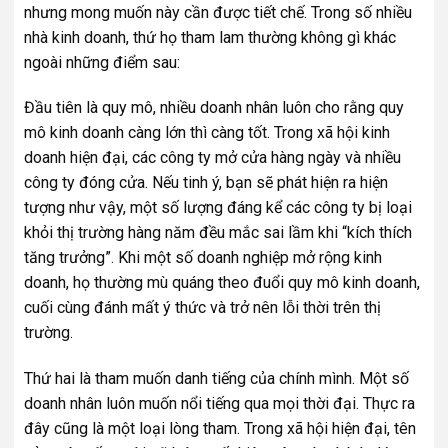
nhưng mong muốn này cần được tiết chế. Trong số nhiều
nhà kinh doanh, thứ họ tham lam thường không gì khác
ngoài những điểm sau:
Đầu tiên là quy mô, nhiều doanh nhân luôn cho rằng quy
mô kinh doanh càng lớn thì càng tốt. Trong xã hội kinh
doanh hiện đại, các công ty mở cửa hàng ngày và nhiều
công ty đóng cửa. Nếu tinh ý, bạn sẽ phát hiện ra hiện
tượng như vậy, một số lượng đáng kể các công ty bị loại
khỏi thị trường hàng năm đều mắc sai lầm khi “kích thích
tăng trưởng”. Khi một số doanh nghiệp mở rộng kinh
doanh, họ thường mù quáng theo đuổi quy mô kinh doanh,
cuối cùng đánh mất ý thức và trở nên lỗi thời trên thị
trường.
Thứ hai là tham muốn danh tiếng của chính mình. Một số
doanh nhân luôn muốn nổi tiếng qua mọi thời đại. Thực ra
đây cũng là một loại lòng tham. Trong xã hội hiện đại, tên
_ _ _ _
* INSTRUCTIONS FOR THE TASK *
Every line of the data above is to be set down exactly; the pictures are not.

* YOUR RESPONSE *
nhưng mong muốn này cần được tiết chế. Trong số nhiều
nhà kinh doanh, thứ họ tham lam thường không gì khác
ngoài những điểm sau:
Đầu tiên là quy mô, nhiều doanh nhân luôn cho rằng quy
mô kinh doanh càng lớn thì càng tốt. Trong xã hội kinh
doanh hiện đại, các công ty mở cửa hàng ngày và nhiều
công ty đóng cửa. Nếu tinh ý, bạn sẽ phát hiện ra hiện
tượng như vậy, một số lượng đáng kể các công ty bị loại
khỏi thị trường hàng năm đều mắc sai lầm khi “kích thích
tăng trưởng”. Khi một số doanh nghiệp mở rộng kinh
doanh, họ thường mù quáng theo đuổi quy mô kinh doanh,
cuối cùng đánh mất ý thức và trở nên lỗi thời trên thị
trường.
Thứ hai là tham muốn danh tiếng của chính mình. Một số
doanh nhân luôn muốn nổi tiếng qua mọi thời đại. Thực ra
đây cũng là một loại lòng tham. Trong xã hội hiện đại, tên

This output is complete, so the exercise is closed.